Top of Extracted information

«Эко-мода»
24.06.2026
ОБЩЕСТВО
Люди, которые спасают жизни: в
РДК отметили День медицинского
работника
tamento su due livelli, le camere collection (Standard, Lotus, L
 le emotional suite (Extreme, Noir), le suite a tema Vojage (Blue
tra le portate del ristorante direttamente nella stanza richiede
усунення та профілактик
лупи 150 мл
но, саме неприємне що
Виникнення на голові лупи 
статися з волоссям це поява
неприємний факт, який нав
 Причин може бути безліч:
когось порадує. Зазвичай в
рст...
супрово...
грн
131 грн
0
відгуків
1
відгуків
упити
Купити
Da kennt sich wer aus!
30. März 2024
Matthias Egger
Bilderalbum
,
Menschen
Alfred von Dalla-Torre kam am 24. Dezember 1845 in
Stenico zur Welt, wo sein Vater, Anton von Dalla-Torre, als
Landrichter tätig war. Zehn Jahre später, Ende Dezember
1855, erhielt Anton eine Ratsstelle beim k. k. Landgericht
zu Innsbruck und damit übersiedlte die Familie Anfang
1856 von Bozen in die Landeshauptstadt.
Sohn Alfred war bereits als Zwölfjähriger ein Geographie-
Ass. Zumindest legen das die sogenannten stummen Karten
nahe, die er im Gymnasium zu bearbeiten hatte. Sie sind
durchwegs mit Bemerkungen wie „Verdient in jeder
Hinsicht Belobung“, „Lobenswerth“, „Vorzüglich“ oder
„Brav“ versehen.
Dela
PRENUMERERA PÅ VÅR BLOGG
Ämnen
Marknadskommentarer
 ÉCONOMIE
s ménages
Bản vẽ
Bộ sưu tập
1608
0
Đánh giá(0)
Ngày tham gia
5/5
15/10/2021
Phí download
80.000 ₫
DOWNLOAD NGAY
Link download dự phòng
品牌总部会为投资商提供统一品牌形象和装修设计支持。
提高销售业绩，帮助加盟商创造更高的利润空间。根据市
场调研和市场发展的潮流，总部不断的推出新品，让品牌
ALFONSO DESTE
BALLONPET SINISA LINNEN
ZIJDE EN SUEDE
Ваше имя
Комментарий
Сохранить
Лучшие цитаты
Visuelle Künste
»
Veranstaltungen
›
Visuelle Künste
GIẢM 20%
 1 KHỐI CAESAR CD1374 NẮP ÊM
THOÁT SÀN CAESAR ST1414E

Bottom of Extracted information
Top of Extracted information

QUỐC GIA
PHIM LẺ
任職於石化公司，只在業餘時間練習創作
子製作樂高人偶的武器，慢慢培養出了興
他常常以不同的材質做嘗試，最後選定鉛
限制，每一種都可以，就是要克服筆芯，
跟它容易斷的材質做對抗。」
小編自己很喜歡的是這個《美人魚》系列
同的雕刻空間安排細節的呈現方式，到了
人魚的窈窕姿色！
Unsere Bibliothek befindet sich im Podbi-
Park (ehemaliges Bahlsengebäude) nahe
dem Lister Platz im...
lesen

Bottom of Extracted information

Take every line above where "Anton" appears and copy it.

→ **Exercise result**:
Stenico zur Welt, wo sein Vater, Anton von Dalla-Torre, als
1855, erhielt Anton eine Ratsstelle beim k. k. Landgericht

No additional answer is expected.